The Ethics of Cannabis Representation in California

When debating whether to take on a new client in the medical cannabis industry, there are two questions that should immediately come to any attorney’s mind:

  1. Is it legal?

  2. Is it ethical?

A June 2015 ethics opinion from the Bar Association of San Francisco (Opinion 2015-1) answers both questions in a way that most lawyers are familiar with: yes and no. But ultimately, the opinion takes the position that representation is ethical if:

  • The lawyer properly apprises herself and her clients of the risks associated with the cannabis industry, including the possibility of federal prosecution.

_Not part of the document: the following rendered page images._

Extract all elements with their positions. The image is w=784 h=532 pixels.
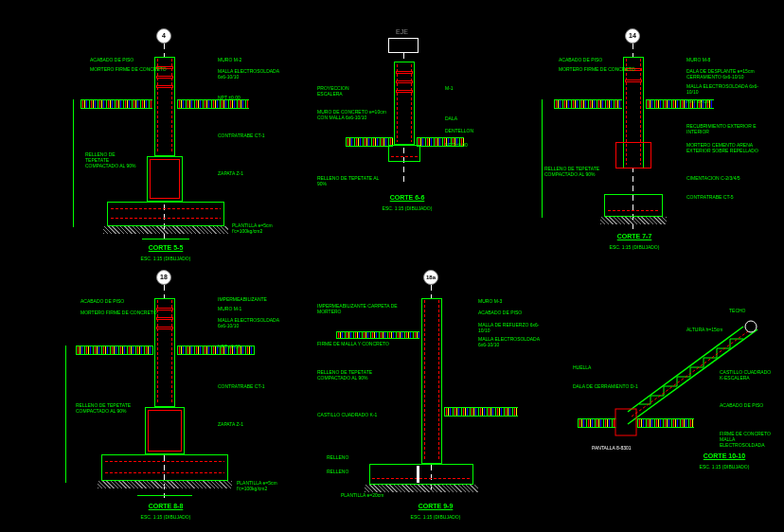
footing xyxy=(101,454,228,481)
corte-5-5: 4 ACABADO DE PISO MORTERO FIRME DE CONCR… xyxy=(62,28,294,256)
label-relleno: RELLENO DE TEPETATE AL 90% xyxy=(317,175,383,186)
label-zapata: ZAPATA Z-1 xyxy=(218,170,265,176)
section-subtitle: ESC. 1:15 (DIBUJADO) xyxy=(128,514,204,520)
label-dent: DENTELLON xyxy=(445,128,473,133)
dala xyxy=(615,142,651,168)
label-ct: CONTRATRABE CT-1 xyxy=(218,133,275,138)
axis-marker: 18 xyxy=(156,270,171,285)
slab-hatch xyxy=(80,99,152,109)
corte-9-9: 18a IMPERMEABILIZANTE CARPETA DE MORTERO… xyxy=(308,270,554,521)
section-subtitle: ESC. 1:15 (DIBUJADO) xyxy=(398,514,473,520)
corte-6-6: EJE PROYECCION ESCALERA MURO DE CONCRETO… xyxy=(312,28,511,218)
label-npt: NPT ±0.00 xyxy=(218,95,241,100)
axis-marker: 14 xyxy=(625,28,640,44)
dentellon xyxy=(388,145,420,162)
section-subtitle: ESC. 1:15 (DIBUJADO) xyxy=(128,256,204,261)
section-subtitle: ESC. 1:15 (DIBUJADO) xyxy=(369,205,445,211)
label-npt: NPT ±0.00 xyxy=(445,142,468,148)
section-title: CORTE 6-6 xyxy=(369,194,445,201)
axis-marker: EJE xyxy=(396,28,408,35)
label-proy: PROYECCION ESCALERA xyxy=(317,85,365,97)
label-malla: MALLA ELECTROSOLDADA 6x6-10/10 xyxy=(218,68,284,80)
axis-box xyxy=(388,38,419,53)
footing xyxy=(107,202,224,226)
section-subtitle: ESC. 1:15 (DIBUJADO) xyxy=(682,464,767,470)
label-muro-conc: MURO DE CONCRETO e=10cm CON MALLA 6x6-10… xyxy=(317,109,388,120)
section-title: CORTE 9-9 xyxy=(398,503,473,509)
label-m1: M-1 xyxy=(445,85,454,91)
svg-point-4 xyxy=(745,321,757,332)
label-muro: MURO M-2 xyxy=(218,57,241,62)
section-title: CORTE 10-10 xyxy=(682,452,767,459)
footing xyxy=(369,464,473,485)
corte-8-8: 18 ACABADO DE PISO MORTERO FIRME DE CONC… xyxy=(52,270,294,521)
section-title: CORTE 5-5 xyxy=(128,244,204,251)
section-subtitle: ESC. 1:15 (DIBUJADO) xyxy=(597,244,672,250)
label-dala: DALA xyxy=(445,115,457,121)
pantalla-label: PANTALLA 8-8301 xyxy=(592,445,632,451)
axis-marker: 18a xyxy=(423,270,438,285)
corte-10-10: TECHO DALA DE CERRAMIENTO D-1 HUELLA ALT… xyxy=(573,303,776,492)
label-acabado: ACABADO DE PISO xyxy=(90,57,134,62)
plantilla xyxy=(103,226,228,234)
corte-7-7: 14 ACABADO DE PISO MORTERO FIRME DE CONC… xyxy=(530,28,767,256)
svg-rect-3 xyxy=(615,409,636,435)
section-title: CORTE 8-8 xyxy=(128,503,204,509)
axis-marker: 4 xyxy=(156,28,171,44)
cimentacion xyxy=(604,194,663,217)
label-relleno: RELLENO DE TEPETATE COMPACTADO AL 90% xyxy=(85,151,137,168)
section-title: CORTE 7-7 xyxy=(597,233,672,239)
label-plantilla: PLANTILLA e=5cm f'c=100kg/cm2 xyxy=(232,222,289,234)
label-mortero: MORTERO FIRME DE CONCRETO xyxy=(90,66,167,72)
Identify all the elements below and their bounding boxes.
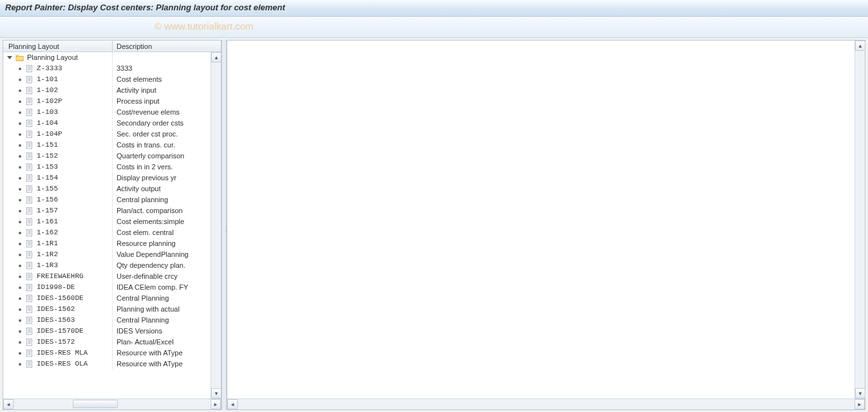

  • The lawyer advises clients to adhere to state regulation

  • The lawyer discourages conduct and behavior that would invite federal prosecution.

Specifically, the opinion addresses the question of whether a lawyer may represent a client in forming and operating a medical marijuana business (that would be lawful under California state law) by assisting with lease negotiation and obtaining financing, a use permit, and a business license for the client.

Federal Legal Liability Still Exists

The opinion reiterates what most of us already know: cannabis, medical or otherwise, continues to be a Schedule 1 substance publishable by significant jail time on a federal level. For the client, this means that minimum sentencing guidelines could require five years to life in prison, depending on volumes of cannabis processed and sold. Of course, aiding and abetting liability exists as well, which could subject the lawyer itself to penalties that are analogous to those imposed on the principal violator.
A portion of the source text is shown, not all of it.